En las páginas de los evangelios se nos presenta al Señor Jesucristo como modelo de vida devocional.

La comunión con el Padre siempre fue prioridad para el Maestro.

Así quiso enseñar también a los suyos sobre la importancia de la oración. La instrucción que el Hijo de Dios nos legó está en la Escritura, tanto en el aspecto teórico y doctrinal, como en el aspecto práctico y cotidiano. El Espíritu Santo inspiró a los autores de la Escritura para consignar los detalles importantes y trascendentes de la vida del Señor. Los santos hombres de Dios nos dejaron testimonio de episodios cumbres en los que el Maestro enseñó sobre la oración como medio para satisfacer la necesidad más esencial que tiene el ser humano: la comunión con el Eterno. Diversos pasajes bíblicos refieren que en Jesucristo esta era una práctica regular, frecuente y cotidiana.

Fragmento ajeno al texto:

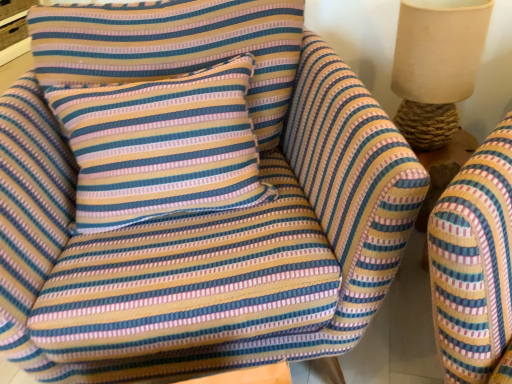 Question: Is striped fabric pillow at center inside the boundaries of burlap lampshade at upper right, or outside?

Choices:
 (A) inside
 (B) outside

Answer: (B)

Question: From the image's perspective, is striped fabric pillow at center positioned above or below burlap lampshade at upper right?

Choices:
 (A) above
 (B) below

Answer: (B)

Question: Considering the positions of point (146, 208) and point (452, 36), is point (146, 208) closer or farther from the camera than point (452, 36)?

Choices:
 (A) farther
 (B) closer

Answer: (A)

Question: From a real-world perspective, is burlap lampshade at upper right positioned above or below striped fabric pillow at center?

Choices:
 (A) below
 (B) above

Answer: (B)

Question: Considering the positions of point 430,74 and point 192,97, is point 430,74 closer or farther from the camera than point 192,97?

Choices:
 (A) farther
 (B) closer

Answer: (A)

Question: Looking at their shapes, would you say burlap lampshade at upper right is wider or thinner than striped fabric pillow at center?

Choices:
 (A) thin
 (B) wide

Answer: (A)

Question: Relative to striped fabric pillow at center, is burlap lampshade at upper right in front or behind?

Choices:
 (A) behind
 (B) front

Answer: (A)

Cristo instruyó sobre la importancia de la oración

En el sermón del monte incluyó el Maestro ordenanzas específicas sobre la oración y la actitud piadosa que debemos manifestar los herederos del reino. Hemos de responder a las agresiones de manera distinta a la que lo hace el mundo. El odio y el rencor, el desprecio y la maldición son reacciones naturales hacia los enemigos; pero los hijos de Dios tenemos que orar por los que nos ultrajan y persiguen (Mateo 5:44, 45).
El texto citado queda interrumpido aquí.